Publié le par L'ours

Entre la maladresse et le mépris, il n'y a qu'un pas.
Le ministre Macron notait ainsi que dans l'entreprise Gad, cet abattoir, il y avait beaucoup de femmes dont beaucoup étaient illettrées. Le Figaro indique qu'en effet, 1 salarié de l'entreprise sur 5 serait concerné, alors que la moyenne nationale de l'illettrisme serait de 7%. Le ministre a formulé quelques excuses auprès des gens qui auraient été vexés par sa sortie.
Maladresse ou mépris ? Ou maladresse et mépris ? Pointer cet état de fait relève-t-il de la maladresse ? A coup sûr. Ne pouvait-il prévoir, ce docte ministre de l'Economie qui passa par l'ENA, par l'Inspection générale des finances, par la banque Rothschild et pas en tant que coursier, qui fut secrétaire général adjoint à la présidence de la République, que le poids de ces mots constituerait un choc dans les cervelles moyennes des gens du commun : nous.
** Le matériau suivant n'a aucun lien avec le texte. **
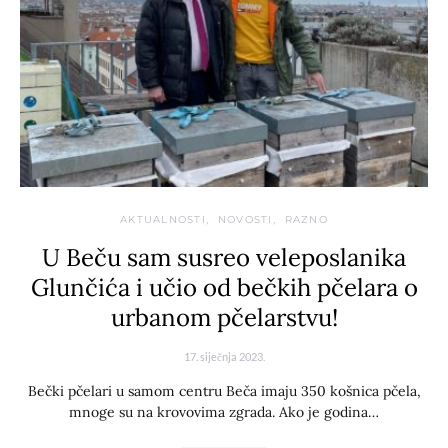
AKTUALNOSTI
NOVOSTI
RAZNO
U Beču sam susreo veleposlanika
Glunčića i učio od bečkih pčelara o
urbanom pčelarstvu!
17. siječnja 2023.
Bečki pčelari u samom centru Beča imaju 350 košnica pčela,
mnoge su na krovovima zgrada. Ako je godina…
Une fois de plus, nous en viendrions à penser qu'après avoir présumément moqué les éventuels sans dents que nous sommes appelés à tous devenir, les élites dirigeantes fustigeraient le manque absolu de culture des moins bien lotis. Le tableau est triste à voir. Cons et sans dents. Heureusement que ces braves messieurs consentent encore à nous diriger.
Oui not' bon maître, oui not' monsieur, n'avez-vous pas songé que nos pauvres cerveaux sans finesse et sans discernement ne goûteraient pas la très fine et très admirable analyse du paysage intellectuel local ? A moins qu'il ne vous en chaille, après tout ? Que vous n'en eussiez conçu une quelconque importance, et que les mots soient sortis naturellement de votre bouche éminemment dorée sans considérer que l'humain se cachait derrière, tout comme il se terre derrière une courbe du chômage sans cesse orientée vers le gouffre.
Aujourd'hui, nos représentants, nos députés, abordaient un sujet sur lequel il leur était demandé de légiférer sur un amendement à la loi (de Finance, je crois) . Il s'agissait de soumettre la part de l'indemnité représentative de frais de mandat (IRFM) non utilisée à des fins professionnelles à l'impôt. En clair, taxer ce qui dans les frais professionnels des élus n'était pas utilisé en tant que tel. Pour ce faire, il aurait fallu que l'administration et sa manie de la transparence fourre son vilain nez de fouine dans les comptes des députés. Bien sûr, la proposition a fait long feu tout en ne faisant pas long feu, et a été rejetée.
A l'heure où se succèdent les ministres administrativement phobiques, oublieux de leurs comptes helvètes ou pros de la négligence arbitrale, faut-il ne voir là que de la maladresse ou y admettre un zeste de mépris ?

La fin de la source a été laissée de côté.